Caring Labour

Dora Miles and Dorothy Johnson
A message from one of our learning circle members:

Just came across this blog, Caring Labor: An archive [power to the caregivers and therefore to the class] 

It has some amazing resources that might be helpful for readers of the Literacy Enquirer, particularly because these days I'm thinking about a huge disconnect between policy and practice as being one between indifference to individuals' lives (in policy) and relationships in practice based on knowing, and caring about, how complex and difficult learners' lives are.

There are some especially useful resources in the page about 'welfare'
http://caringlabor.wordpress.com/category/welfare

Here is the description of the site:
This site was born as an attempt by students in the East Bay in California to understand our role in the fight to prevent the closure of a community college childcare center and the layoffs of eight childcare workers. So far, we are successful: after months of action and organizing, the Board of Trustees reversed the administration’s decision and ordered the center to remain open indefinitely (precariously).
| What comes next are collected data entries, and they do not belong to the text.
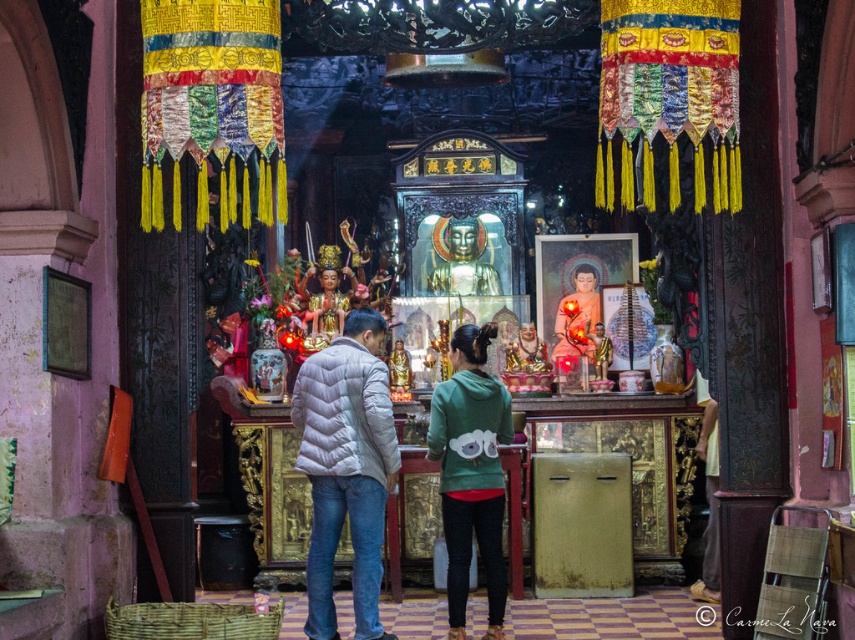 Does white quilted jacket at center have a greater height compared to matte green hoodie at center?

Yes, white quilted jacket at center is taller than matte green hoodie at center.

Between white quilted jacket at center and matte green hoodie at center, which one appears on the right side from the viewer's perspective?

Positioned to the right is matte green hoodie at center.

Locate an element on the screen. The image size is (855, 640). white quilted jacket at center is located at coordinates (346, 467).

Between green fleece jacket at center and matte green hoodie at center, which one has more height?

green fleece jacket at center is taller.

Based on the photo, who is more forward, (450,340) or (573,324)?

Point (450,340) is more forward.

At what (x,y) coordinates should I click in order to perform the action: click on green fleece jacket at center. Please return your answer as a coordinate pair (x, y). Looking at the image, I should click on pyautogui.click(x=470, y=472).

From the picture: Between white quilted jacket at center and green fleece jacket at center, which one is positioned higher?

green fleece jacket at center is above.

Can you confirm if white quilted jacket at center is smaller than green fleece jacket at center?

Indeed, white quilted jacket at center has a smaller size compared to green fleece jacket at center.

Which is in front, point (333, 509) or point (452, 353)?

Point (333, 509)

This screenshot has height=640, width=855. Find the location of `white quilted jacket at center`. white quilted jacket at center is located at coordinates (346, 467). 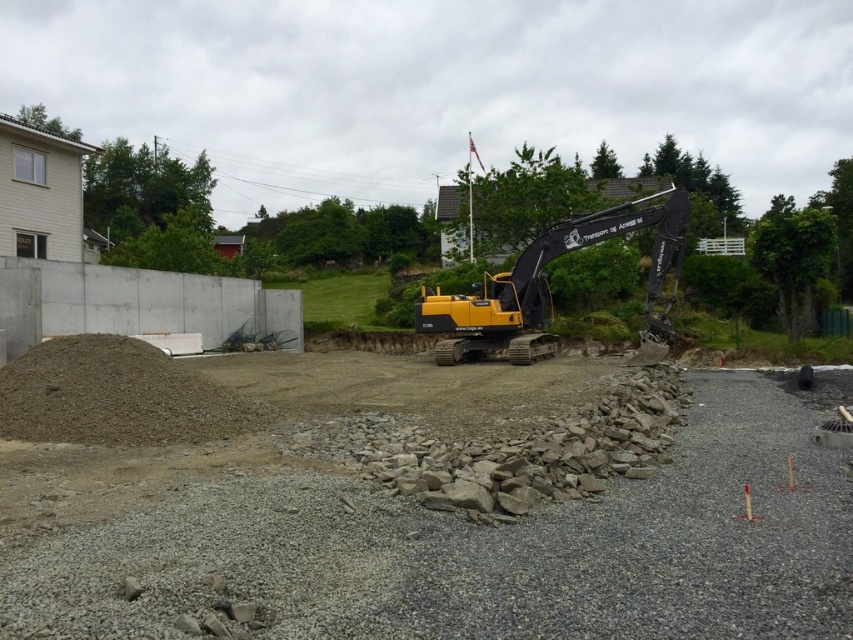 Question: Does gray gravel at center appear under yellow/black excavator at center?

Choices:
 (A) no
 (B) yes

Answer: (B)

Question: Which object appears closest to the camera in this image?

Choices:
 (A) gray gravel at center
 (B) gray gravel pile at lower left

Answer: (A)

Question: Among these points, which one is farthest from the camera?

Choices:
 (A) (x=508, y=392)
 (B) (x=495, y=301)
 (C) (x=187, y=369)

Answer: (B)

Question: Which of the following is the closest to the observer?

Choices:
 (A) (241, 417)
 (B) (480, 637)
 (C) (579, 232)

Answer: (B)

Question: Is gray gravel at center to the left of yellow/black excavator at center from the viewer's perspective?

Choices:
 (A) no
 (B) yes

Answer: (B)

Question: Where is gray gravel pile at lower left located in relation to yellow/black excavator at center in the image?

Choices:
 (A) right
 (B) left

Answer: (B) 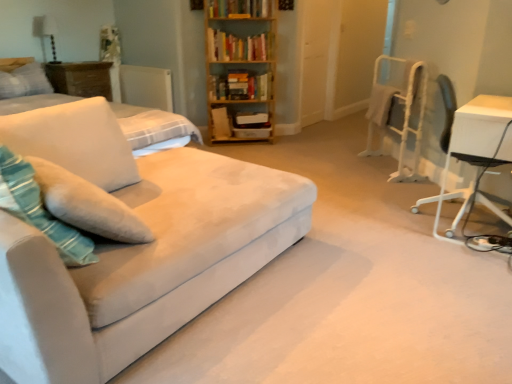 Identify the location of vacant space in between wooden bookcase at upper center and white plastic chair at right. The image size is (512, 384). (309, 158). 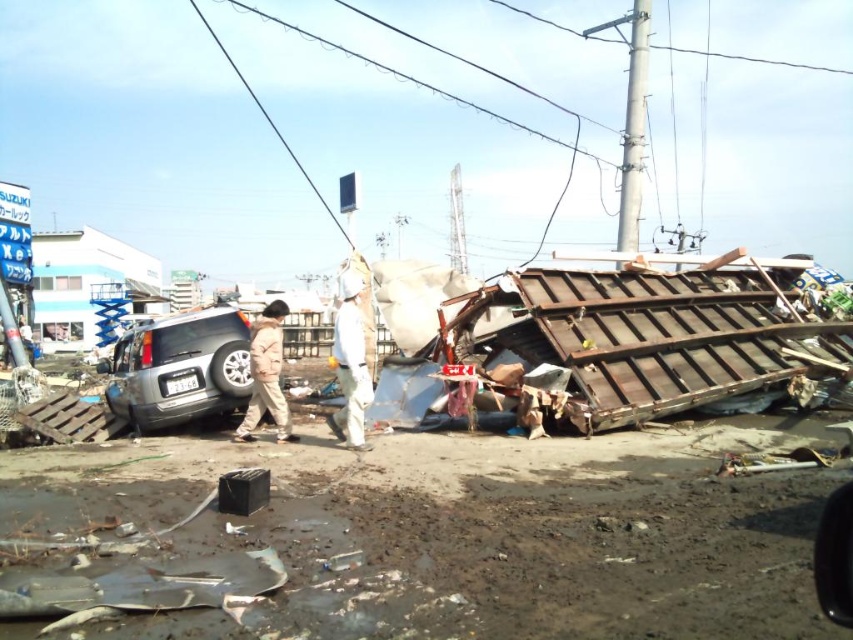 Can you confirm if silver metallic suv at center is positioned to the left of khaki fabric jacket at center?

Yes, silver metallic suv at center is to the left of khaki fabric jacket at center.

Is silver metallic suv at center to the right of khaki fabric jacket at center from the viewer's perspective?

No, silver metallic suv at center is not to the right of khaki fabric jacket at center.

Find the location of a particular element. silver metallic suv at center is located at coordinates (178, 369).

Identify the location of silver metallic suv at center. This screenshot has height=640, width=853. (178, 369).

Is white fabric at center bigger than khaki fabric jacket at center?

Yes.

Is white fabric at center shorter than khaki fabric jacket at center?

No, white fabric at center is not shorter than khaki fabric jacket at center.

Identify the location of white fabric at center. (350, 364).

Locate an element on the screen. white fabric at center is located at coordinates (350, 364).

Is silver metallic suv at center bigger than white fabric at center?

Correct, silver metallic suv at center is larger in size than white fabric at center.

Which is in front, point (161, 419) or point (358, 410)?

Positioned in front is point (358, 410).

Who is more distant from viewer, (x=224, y=324) or (x=363, y=321)?

Point (x=363, y=321)

Where is `silver metallic suv at center`? silver metallic suv at center is located at coordinates (178, 369). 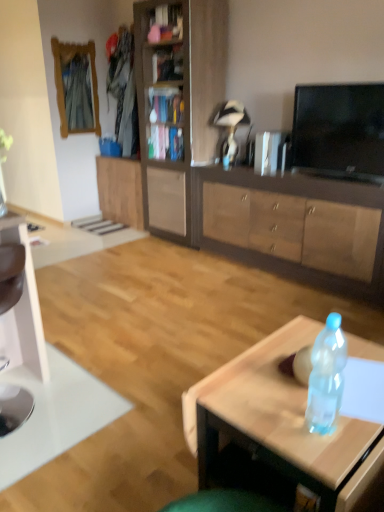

In the process, we found it necessary to relearn past lessons as we retraced the steps of militant feminists who won free and affordable childcare for themselves and future generations of working class women.

We’ve encountered some areas to study and to remember:
  • the origins and evolution of childcare from the home to a socialized program and for-profit day care industry
  • the evolution of “women’s work” and domestic life in the U.S.
  • debates around the centrality of affective and caring waged labor in the (post)modern service economy
  • how “housework” and the imposition of wage labor and the commodity form – exploitation – have been imposed differently at different times and places according to race, ethnicity, income, sex.
  • the use of compulsory schooling as a means of social control and deskilling domesticity
The hope is that by assembling these texts – most of which aren’t otherwise available online – and placing them next to each other, they might interact in useful ways. And ultimately, the point is to understand the conditions in which we live and “put a weapon in the hands of workers.”